Regular expressions allow you to match various characters by specifying a character or character set. Below are a list of characters sets that can be used in regular expressions.
Characters can be specified as character classes.
"[0-9]"
can be used to match any numerical character."[a-z]"
and"[A-Z]"
will match lower case and upper case alphabetical characters respectively.- Classes can also be combined;
"[a-zA-Z]"
will match any upper or lower case character. - You may also specify a list of characters to match within square brackets. If you wish to only match vowels,
you can use
"[aeiouAEIOU]"
. - If a caret character is added before any character within the character class, it will instead match something other
than the specified character.
"^[0-9]"
will match any character other than a numerical character.
The table below detail other ways to denote certain character type without the use of character classes.
Character | Description |
---|---|
\d | One digit character, ranging from 0 to 9. |
\w | One 'word' character; an ascii letter, a digit or an underscore. |
\s | One whitespace character.
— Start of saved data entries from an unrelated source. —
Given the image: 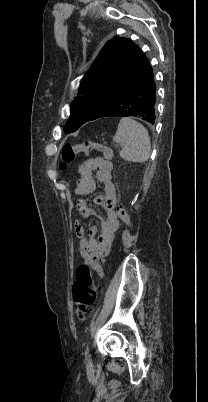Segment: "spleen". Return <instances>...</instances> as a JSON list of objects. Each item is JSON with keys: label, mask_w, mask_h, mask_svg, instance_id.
Segmentation results:
<instances>
[{"label": "spleen", "mask_w": 208, "mask_h": 402, "mask_svg": "<svg viewBox=\"0 0 208 402\" xmlns=\"http://www.w3.org/2000/svg\"><path fill=\"white\" fill-rule=\"evenodd\" d=\"M113 140L120 144L119 154L126 162H147L150 158L149 134L142 124H138L131 118L120 120Z\"/></svg>", "instance_id": "1"}]
</instances>
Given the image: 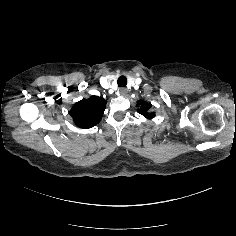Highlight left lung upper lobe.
<instances>
[{"label":"left lung upper lobe","instance_id":"1","mask_svg":"<svg viewBox=\"0 0 236 236\" xmlns=\"http://www.w3.org/2000/svg\"><path fill=\"white\" fill-rule=\"evenodd\" d=\"M151 104L145 101H138V112L147 119H151L155 116L154 112H150Z\"/></svg>","mask_w":236,"mask_h":236}]
</instances>
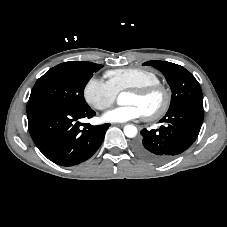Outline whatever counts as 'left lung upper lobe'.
<instances>
[{"mask_svg": "<svg viewBox=\"0 0 227 227\" xmlns=\"http://www.w3.org/2000/svg\"><path fill=\"white\" fill-rule=\"evenodd\" d=\"M143 65H150L160 70L172 90L169 111L185 107H203V96L200 85L195 77L180 65L167 61H148Z\"/></svg>", "mask_w": 227, "mask_h": 227, "instance_id": "1", "label": "left lung upper lobe"}]
</instances>
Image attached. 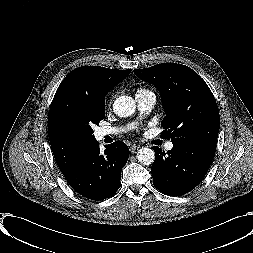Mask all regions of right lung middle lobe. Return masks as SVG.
<instances>
[{"label": "right lung middle lobe", "instance_id": "right-lung-middle-lobe-1", "mask_svg": "<svg viewBox=\"0 0 253 253\" xmlns=\"http://www.w3.org/2000/svg\"><path fill=\"white\" fill-rule=\"evenodd\" d=\"M81 107L84 113L81 129L86 136L94 139L93 129L91 128V126L93 124L98 125L99 122L104 119L105 103L94 102L90 99H83L81 101Z\"/></svg>", "mask_w": 253, "mask_h": 253}]
</instances>
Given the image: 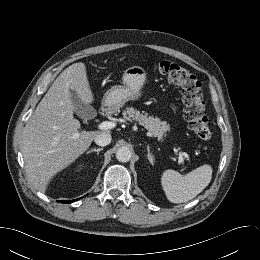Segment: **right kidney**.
I'll return each instance as SVG.
<instances>
[{"label":"right kidney","instance_id":"1","mask_svg":"<svg viewBox=\"0 0 260 260\" xmlns=\"http://www.w3.org/2000/svg\"><path fill=\"white\" fill-rule=\"evenodd\" d=\"M82 169V166L78 168V170Z\"/></svg>","mask_w":260,"mask_h":260}]
</instances>
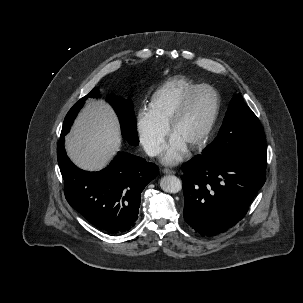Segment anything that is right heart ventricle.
<instances>
[{
    "label": "right heart ventricle",
    "mask_w": 303,
    "mask_h": 303,
    "mask_svg": "<svg viewBox=\"0 0 303 303\" xmlns=\"http://www.w3.org/2000/svg\"><path fill=\"white\" fill-rule=\"evenodd\" d=\"M199 83L185 76H174L164 81L153 93L149 110L161 123L168 125L169 120L183 98Z\"/></svg>",
    "instance_id": "obj_1"
}]
</instances>
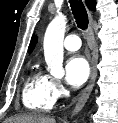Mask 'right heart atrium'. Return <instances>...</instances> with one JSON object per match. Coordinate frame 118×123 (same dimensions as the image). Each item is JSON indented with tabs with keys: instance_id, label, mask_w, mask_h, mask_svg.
Instances as JSON below:
<instances>
[{
	"instance_id": "d8ad5b80",
	"label": "right heart atrium",
	"mask_w": 118,
	"mask_h": 123,
	"mask_svg": "<svg viewBox=\"0 0 118 123\" xmlns=\"http://www.w3.org/2000/svg\"><path fill=\"white\" fill-rule=\"evenodd\" d=\"M48 82V88L51 96L56 101L64 96V87L60 80L51 76H46Z\"/></svg>"
}]
</instances>
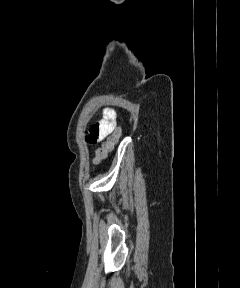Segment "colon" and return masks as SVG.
Listing matches in <instances>:
<instances>
[{
    "label": "colon",
    "instance_id": "5ec220e1",
    "mask_svg": "<svg viewBox=\"0 0 240 288\" xmlns=\"http://www.w3.org/2000/svg\"><path fill=\"white\" fill-rule=\"evenodd\" d=\"M110 146H111V142H109L103 148H101L97 151L96 162H99L101 159H103L105 157L106 152Z\"/></svg>",
    "mask_w": 240,
    "mask_h": 288
}]
</instances>
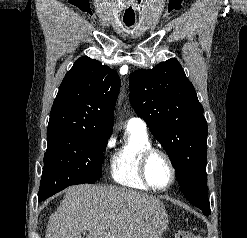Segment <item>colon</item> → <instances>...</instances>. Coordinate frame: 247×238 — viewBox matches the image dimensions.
Returning <instances> with one entry per match:
<instances>
[{
	"label": "colon",
	"instance_id": "colon-1",
	"mask_svg": "<svg viewBox=\"0 0 247 238\" xmlns=\"http://www.w3.org/2000/svg\"><path fill=\"white\" fill-rule=\"evenodd\" d=\"M175 238H200V237L194 235L193 233L189 231L181 230L177 232Z\"/></svg>",
	"mask_w": 247,
	"mask_h": 238
}]
</instances>
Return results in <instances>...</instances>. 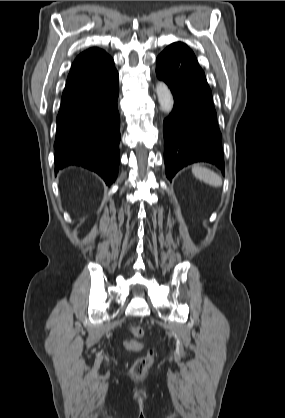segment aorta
<instances>
[{
  "label": "aorta",
  "mask_w": 285,
  "mask_h": 418,
  "mask_svg": "<svg viewBox=\"0 0 285 418\" xmlns=\"http://www.w3.org/2000/svg\"><path fill=\"white\" fill-rule=\"evenodd\" d=\"M156 94L161 109L165 113L169 114L172 111L174 105V100L170 89L164 82L159 81L156 85Z\"/></svg>",
  "instance_id": "obj_1"
}]
</instances>
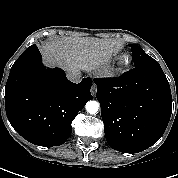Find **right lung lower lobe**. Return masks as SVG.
<instances>
[{
	"label": "right lung lower lobe",
	"instance_id": "obj_1",
	"mask_svg": "<svg viewBox=\"0 0 178 178\" xmlns=\"http://www.w3.org/2000/svg\"><path fill=\"white\" fill-rule=\"evenodd\" d=\"M92 81L79 84L63 70L43 66L40 52L26 51L13 64L5 87V109L12 127L39 146H59L69 138L71 123L93 97Z\"/></svg>",
	"mask_w": 178,
	"mask_h": 178
}]
</instances>
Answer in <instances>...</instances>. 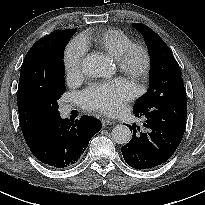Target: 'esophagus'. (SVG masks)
Here are the masks:
<instances>
[{"mask_svg": "<svg viewBox=\"0 0 205 205\" xmlns=\"http://www.w3.org/2000/svg\"><path fill=\"white\" fill-rule=\"evenodd\" d=\"M100 121L103 127H106L108 125H112L115 123L113 120L108 119V118H101Z\"/></svg>", "mask_w": 205, "mask_h": 205, "instance_id": "1", "label": "esophagus"}]
</instances>
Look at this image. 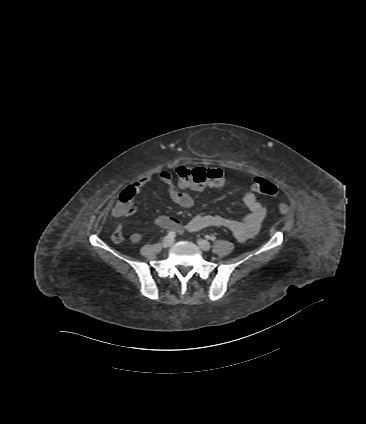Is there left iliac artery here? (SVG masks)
Listing matches in <instances>:
<instances>
[{"label": "left iliac artery", "mask_w": 366, "mask_h": 424, "mask_svg": "<svg viewBox=\"0 0 366 424\" xmlns=\"http://www.w3.org/2000/svg\"><path fill=\"white\" fill-rule=\"evenodd\" d=\"M212 241H214L215 239H216V237L215 236H211V237H209Z\"/></svg>", "instance_id": "44dca946"}]
</instances>
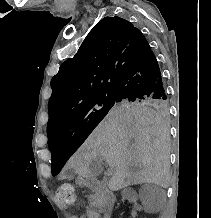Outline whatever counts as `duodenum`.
<instances>
[{
	"instance_id": "obj_1",
	"label": "duodenum",
	"mask_w": 211,
	"mask_h": 218,
	"mask_svg": "<svg viewBox=\"0 0 211 218\" xmlns=\"http://www.w3.org/2000/svg\"><path fill=\"white\" fill-rule=\"evenodd\" d=\"M82 178L87 187L95 189L99 192V212L102 215V218H110L116 200L114 193L105 185L103 181L92 174L84 173Z\"/></svg>"
}]
</instances>
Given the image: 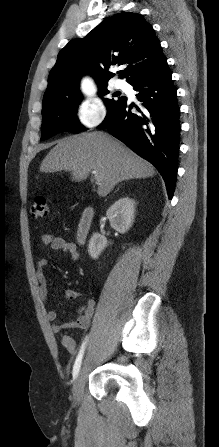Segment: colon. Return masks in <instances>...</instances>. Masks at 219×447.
<instances>
[{
  "instance_id": "1",
  "label": "colon",
  "mask_w": 219,
  "mask_h": 447,
  "mask_svg": "<svg viewBox=\"0 0 219 447\" xmlns=\"http://www.w3.org/2000/svg\"><path fill=\"white\" fill-rule=\"evenodd\" d=\"M30 213L35 219L47 218L49 213L47 199L44 196L35 197L31 205Z\"/></svg>"
}]
</instances>
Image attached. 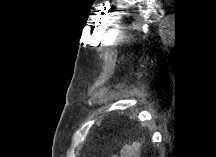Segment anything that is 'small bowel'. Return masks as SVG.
<instances>
[{"instance_id":"small-bowel-1","label":"small bowel","mask_w":216,"mask_h":157,"mask_svg":"<svg viewBox=\"0 0 216 157\" xmlns=\"http://www.w3.org/2000/svg\"><path fill=\"white\" fill-rule=\"evenodd\" d=\"M140 152V144L134 142L132 144L124 145L120 150V157H138Z\"/></svg>"}]
</instances>
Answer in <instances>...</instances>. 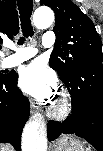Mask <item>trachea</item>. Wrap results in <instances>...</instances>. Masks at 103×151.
Returning a JSON list of instances; mask_svg holds the SVG:
<instances>
[{"instance_id":"trachea-1","label":"trachea","mask_w":103,"mask_h":151,"mask_svg":"<svg viewBox=\"0 0 103 151\" xmlns=\"http://www.w3.org/2000/svg\"><path fill=\"white\" fill-rule=\"evenodd\" d=\"M17 5L20 12V21L23 35L25 37L32 36L34 32L30 17L33 10V0H17ZM24 40L25 38H20L18 44L21 45Z\"/></svg>"}]
</instances>
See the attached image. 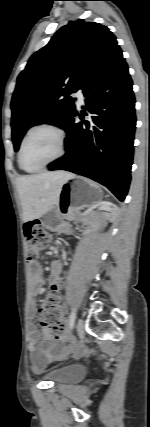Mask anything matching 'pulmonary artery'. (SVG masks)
I'll return each instance as SVG.
<instances>
[{
  "label": "pulmonary artery",
  "mask_w": 150,
  "mask_h": 427,
  "mask_svg": "<svg viewBox=\"0 0 150 427\" xmlns=\"http://www.w3.org/2000/svg\"><path fill=\"white\" fill-rule=\"evenodd\" d=\"M75 96L77 98L78 104L81 105L84 102V94H83V90L81 88H79L76 93Z\"/></svg>",
  "instance_id": "obj_1"
}]
</instances>
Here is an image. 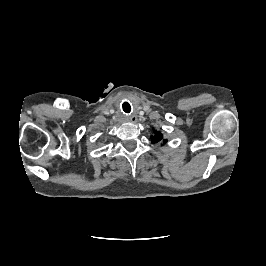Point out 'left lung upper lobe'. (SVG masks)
<instances>
[{
	"label": "left lung upper lobe",
	"mask_w": 266,
	"mask_h": 266,
	"mask_svg": "<svg viewBox=\"0 0 266 266\" xmlns=\"http://www.w3.org/2000/svg\"><path fill=\"white\" fill-rule=\"evenodd\" d=\"M152 138H153L152 143H157L163 140V135L160 132L155 131L154 136ZM166 142L167 140H163V143H166Z\"/></svg>",
	"instance_id": "obj_1"
}]
</instances>
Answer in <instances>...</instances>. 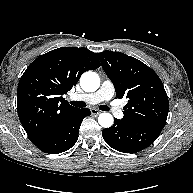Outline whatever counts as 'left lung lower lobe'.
Instances as JSON below:
<instances>
[{
  "label": "left lung lower lobe",
  "instance_id": "0a47b994",
  "mask_svg": "<svg viewBox=\"0 0 193 193\" xmlns=\"http://www.w3.org/2000/svg\"><path fill=\"white\" fill-rule=\"evenodd\" d=\"M164 123L127 125L119 119L102 131L105 142L123 153H137L151 145L162 131Z\"/></svg>",
  "mask_w": 193,
  "mask_h": 193
}]
</instances>
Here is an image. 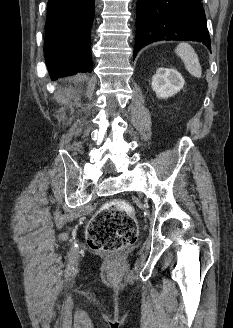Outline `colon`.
<instances>
[{
    "mask_svg": "<svg viewBox=\"0 0 233 328\" xmlns=\"http://www.w3.org/2000/svg\"><path fill=\"white\" fill-rule=\"evenodd\" d=\"M86 238L89 246L102 252H118L137 238V223L132 207L119 200L106 203L91 219Z\"/></svg>",
    "mask_w": 233,
    "mask_h": 328,
    "instance_id": "1",
    "label": "colon"
}]
</instances>
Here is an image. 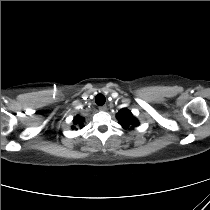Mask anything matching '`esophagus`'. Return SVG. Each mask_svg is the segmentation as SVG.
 Wrapping results in <instances>:
<instances>
[{"label": "esophagus", "mask_w": 210, "mask_h": 210, "mask_svg": "<svg viewBox=\"0 0 210 210\" xmlns=\"http://www.w3.org/2000/svg\"><path fill=\"white\" fill-rule=\"evenodd\" d=\"M99 110H100V111H106V110H107V107H106L105 105L100 106V107H99Z\"/></svg>", "instance_id": "esophagus-1"}]
</instances>
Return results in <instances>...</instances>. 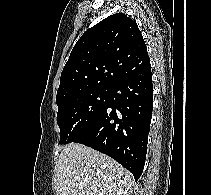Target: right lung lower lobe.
I'll use <instances>...</instances> for the list:
<instances>
[{
    "label": "right lung lower lobe",
    "instance_id": "1",
    "mask_svg": "<svg viewBox=\"0 0 211 195\" xmlns=\"http://www.w3.org/2000/svg\"><path fill=\"white\" fill-rule=\"evenodd\" d=\"M110 89L107 107L74 142L110 156L137 181L144 169L152 117L151 68L118 81Z\"/></svg>",
    "mask_w": 211,
    "mask_h": 195
}]
</instances>
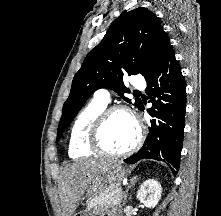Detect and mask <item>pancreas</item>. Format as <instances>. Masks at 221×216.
<instances>
[{
  "label": "pancreas",
  "instance_id": "pancreas-1",
  "mask_svg": "<svg viewBox=\"0 0 221 216\" xmlns=\"http://www.w3.org/2000/svg\"><path fill=\"white\" fill-rule=\"evenodd\" d=\"M122 189L117 184L111 185L108 189H106L103 193L94 197L90 201L91 206L101 205H120L122 201Z\"/></svg>",
  "mask_w": 221,
  "mask_h": 216
}]
</instances>
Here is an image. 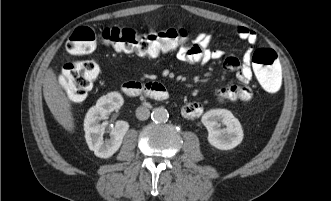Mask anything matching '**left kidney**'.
I'll use <instances>...</instances> for the list:
<instances>
[{"instance_id":"1","label":"left kidney","mask_w":331,"mask_h":201,"mask_svg":"<svg viewBox=\"0 0 331 201\" xmlns=\"http://www.w3.org/2000/svg\"><path fill=\"white\" fill-rule=\"evenodd\" d=\"M201 122L208 130V142L217 149H233L243 140L242 126L229 110H209L202 116ZM221 124L225 128L221 129Z\"/></svg>"}]
</instances>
This can be a space, a line break, or a tab. |
\D | One character that is NOT a digit. |
\W | One character that is NOT a word character. |
\S | One character that is NOT a whitespace character. |
Note that when used in double-quoted strings in YAML, literal backslashes must be escaped by backslashes, for example,
"\\d"
will be interpreted as\d
. We recommend quoting YAML strings with single quotes to avoid the need for this escaping, as'\d'
will be interpreted as\d
.
You can also choose to add a quantifier to any character or character class, which will specify how many characters will be matched.
Quantifier | Description |
---|---|
+ | One or more characters will be matched. |
{n} | Exactly n characters will be matched. For example, \d{3} will match strings of exactly 3 numerical digits. |
{a,b} | Any string of characters between x and y length will be matched. For example, \w{1,3} will match a string of word characters between 1 and 3 length. |
{c,} | Any string of characters with c or more characters. For example, \d{2,} will match a string of numerals of length 2 or more. |
* | Any instance of the characters appearing zero or more times. |
? | Matches if the character or character class appears once, or no times. |
Below are some common regular expression patterns that can be used to match typical database strings.
Example Patterns
Phone Number
The pattern below will match a phone number consisting of an international code in parentheses followed by a 7-digit phone number that may be hyphenated after the 3rd digit.
'\(\+\d{1,4}\)\s?\d{3}-?\d{4}'
Some example of matching patterns are shown below:
- (+64)123-4567
- (+1234) 5678910
- (+61) 987-5432
Social Security Number
The pattern below will match a Social Security Number consisting of hyphen-separated digits:
'\d{3}-\d{2}-\d{4}'
Some example of matching patterns are shown below:
- 111-22-3333
- 987-65-4321
- 112-35-8132
Time
The pattern below will match a time consisting of 1 or 2 hour digits and 2 minute digits separated by a colon:
'[0-2]?\d:\d{2}'
Some example of matching patterns are shown below:
- 7:30
- 23:50
- 05:45
Email Address
The pattern below will match an email address consisting of an alphanumeric username and
an alphanumeric domain name separated by an @
symbol. For a more comprehensive email
regular expression, see: emailregex.com.
'[a-zA-Z0-9]+@[a-zA-Z0-9\.]+'
Some example of matching patterns are shown below:
- janedoe@gmail.com
- bobsmith@hotmail.com
- thomas@yahoo.com
DISCLAIMER: The above examples are simplistic and general examples to demonstrate how regular expressions can be constructed - you should ensure these regular expressions are appropriate for your particular data before using them in your masking rulesets.